*** Opening INPUT MATERIAL ***

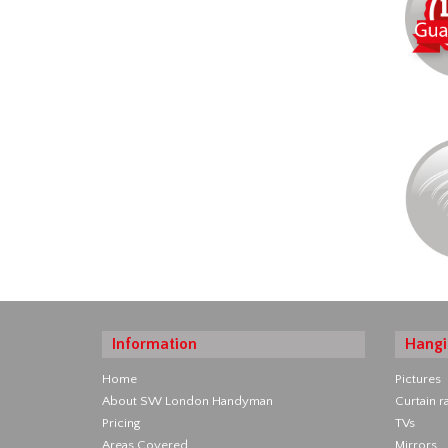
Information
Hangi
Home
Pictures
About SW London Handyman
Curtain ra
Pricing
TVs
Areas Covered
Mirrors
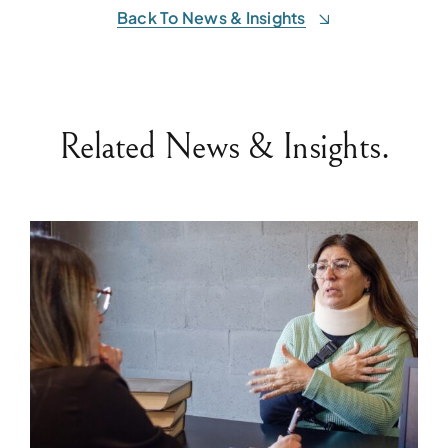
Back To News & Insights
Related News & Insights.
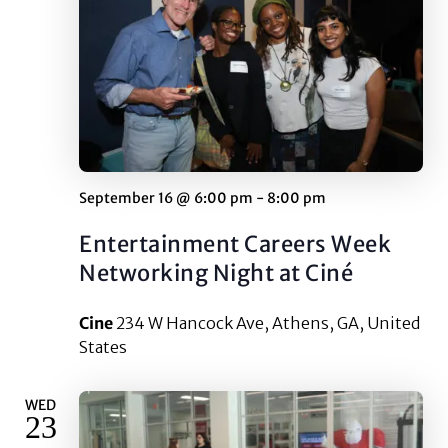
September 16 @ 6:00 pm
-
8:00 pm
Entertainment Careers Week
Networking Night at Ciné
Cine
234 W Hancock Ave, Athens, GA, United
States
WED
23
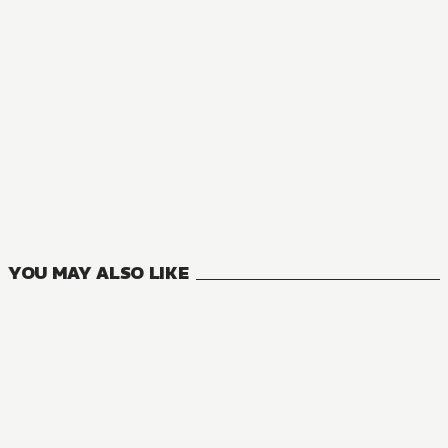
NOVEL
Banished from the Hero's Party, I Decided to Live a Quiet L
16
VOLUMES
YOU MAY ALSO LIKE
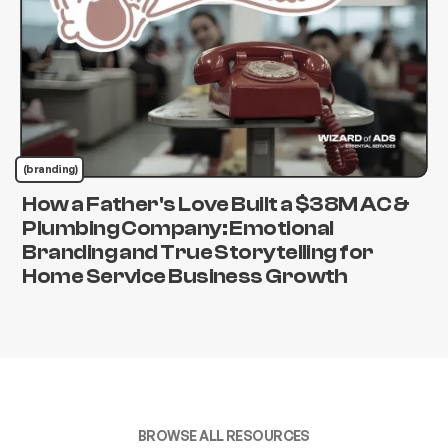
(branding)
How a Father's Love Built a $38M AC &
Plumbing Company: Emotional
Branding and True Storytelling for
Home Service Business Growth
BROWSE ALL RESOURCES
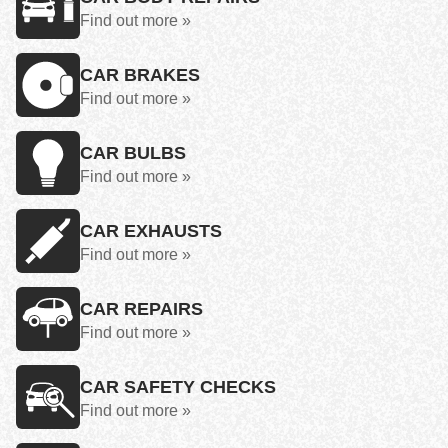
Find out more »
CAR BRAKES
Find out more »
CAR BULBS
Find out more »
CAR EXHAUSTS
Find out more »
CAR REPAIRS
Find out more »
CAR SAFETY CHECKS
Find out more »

*** Closing INPUT MATERIAL ***
*** Opening INPUT MATERIAL ***

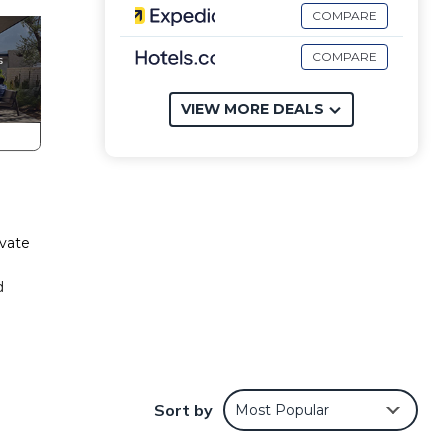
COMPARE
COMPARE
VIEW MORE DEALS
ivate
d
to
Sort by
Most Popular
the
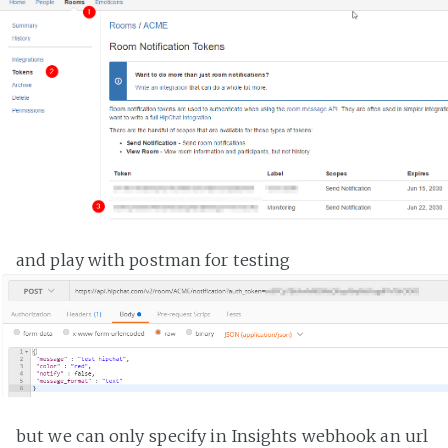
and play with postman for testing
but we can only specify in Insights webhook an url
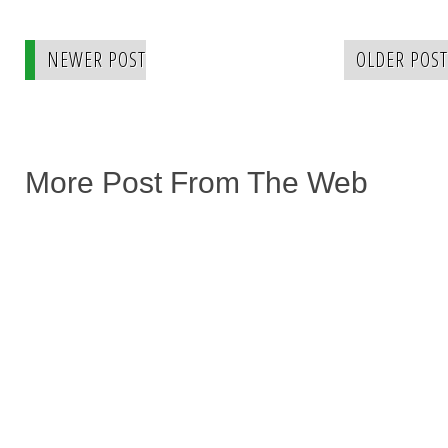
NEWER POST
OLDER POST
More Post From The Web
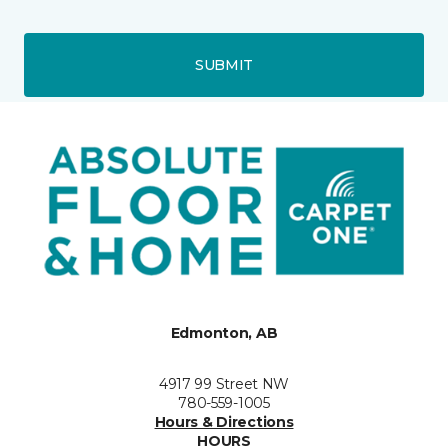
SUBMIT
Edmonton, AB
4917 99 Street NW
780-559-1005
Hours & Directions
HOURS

*** Closing INPUT MATERIAL ***

WHAT IS EXPECTED: Total the lines in the records above that contain the string "Insights". Write only that total.

SOLUTION: 3